Data supplied ->
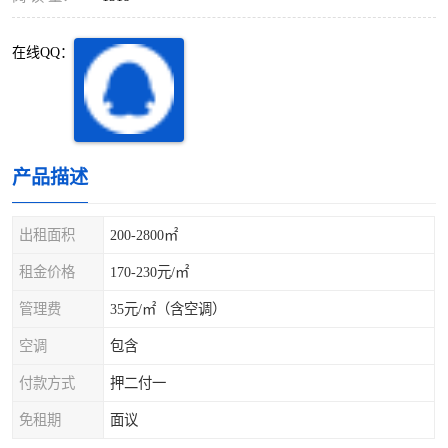
深圳超级总部基地
后海
在线QQ：
蛇口
南油
华侨城
南山蛇口
龙岗区
科技园北区
产品描述
宝安西乡
宝安新安
出租面积
200-2800㎡
光明区
南山西丽
租金价格
170-230元/㎡
龙华观澜
南山桃园
管理费
35元/㎡（含空调）
空调
包含
付款方式
押二付一
免租期
面议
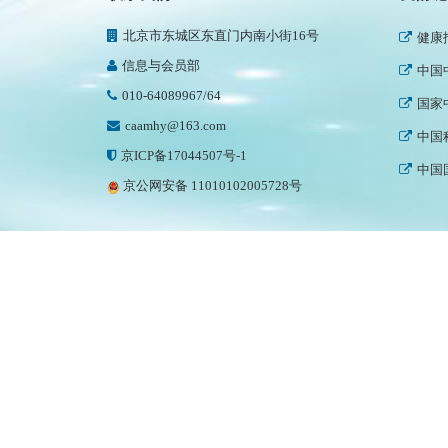
世界
北京市东城区东直门内南小街16号
健康
信息与会员部
中国
010-64089967/64
国家
caamhy@163.com
中国
京ICP备17044507号-1
中国
京公网安备 11010102005728号
世界
中国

Your instructions ->
Would you return all the data exactly as given, minus the pictures?

Task response ->
深圳超级总部基地
后海
在线QQ：
蛇口
南油
华侨城
南山蛇口
龙岗区
科技园北区
产品描述
宝安西乡
宝安新安
出租面积
200-2800㎡
光明区
南山西丽
租金价格
170-230元/㎡
龙华观澜
南山桃园
管理费
35元/㎡（含空调）
空调
包含
付款方式
押二付一
免租期
面议
世界
北京市东城区东直门内南小街16号
健康
信息与会员部
中国
010-64089967/64
国家
caamhy@163.com
中国
京ICP备17044507号-1
中国
京公网安备 11010102005728号
世界
中国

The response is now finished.